The individual photosensitive drums 32a are fixed to the subframe 31 of the image forming unit 200. The subframe 31 is further provided with the charging rollers 32b and the cleaning blades 32c for removing developers remaining on the surfaces of the drums 32a, which serve as processing units for the drums 32a. The drums 32a, the charging rollers 32b, and the cleaning blades 32c are mounted in a predetermined placement relationship.

Cartridge

As shown in FIG. 2, the cartridges 33 (33Y, 33M, 33C, and 33K) each have a developing unit. Specifically, the cartridges 33 each have a housing 33a and a developing roller 33b for supplying a developer to the drum 32a, in other words, for developing an electrostatic latent image formed on the drum 32a as a developer image. The cartridges 33 each further have a developer accommodating portion 33c that accommodates a developer used in developing the electrostatic latent image and a supply roller 33d that supplies the developer in the developer accommodating portion 33c to the developing roller 33b.
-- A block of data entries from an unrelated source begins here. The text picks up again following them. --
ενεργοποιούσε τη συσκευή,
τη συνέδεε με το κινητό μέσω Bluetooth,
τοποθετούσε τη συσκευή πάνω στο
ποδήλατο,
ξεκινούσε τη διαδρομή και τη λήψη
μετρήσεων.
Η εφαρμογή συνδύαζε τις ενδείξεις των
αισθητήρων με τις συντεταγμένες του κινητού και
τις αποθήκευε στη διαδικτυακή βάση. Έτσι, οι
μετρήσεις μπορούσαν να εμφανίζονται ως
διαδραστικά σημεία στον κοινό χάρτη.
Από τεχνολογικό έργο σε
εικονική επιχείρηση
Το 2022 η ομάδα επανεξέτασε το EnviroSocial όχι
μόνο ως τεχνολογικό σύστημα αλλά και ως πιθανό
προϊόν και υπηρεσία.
The developer accommodating portion 33c has a conveying member 33f for conveying the internal developer to the supply roller 33d. The first cartridge 33Y accommodates a yellow (Y) developer in the developer accommodating portion 33c and forms a Y-color developer image on the surface of the corresponding drum 32a. The second cartridge 33M accommodates a magenta (M) developer in the developer accommodating portion 33c and forms an M-color developer image on the surface of the corresponding drum 32a. The third cartridge 33C accommodates a cyan (C) developer in the developer accommodating portion 33c and forms a C-color developer image on the surface of the corresponding drum 32a. The fourth cartridge 33K accommodates a black (K) developer in the developer accommodating portion 33c and forms a K developer image on the surface of the corresponding drum 32a.

FIG. 3A is a perspective view of the cartridge 33Y viewed from the right rear. FIG. 3B is a perspective view of the cartridge 33Y viewed from the left front. The cartridges 33 will be described taking the cartridge 33Y as an example. The cartridge 33Y is mounted to the mount portion 321Y of the unit 200 in the direction of an arrow X10. The cartridge 33Y is demounted from the mount portion 321Y of the unit 200 in the direction of an arrow X11 opposite to the arrow X10.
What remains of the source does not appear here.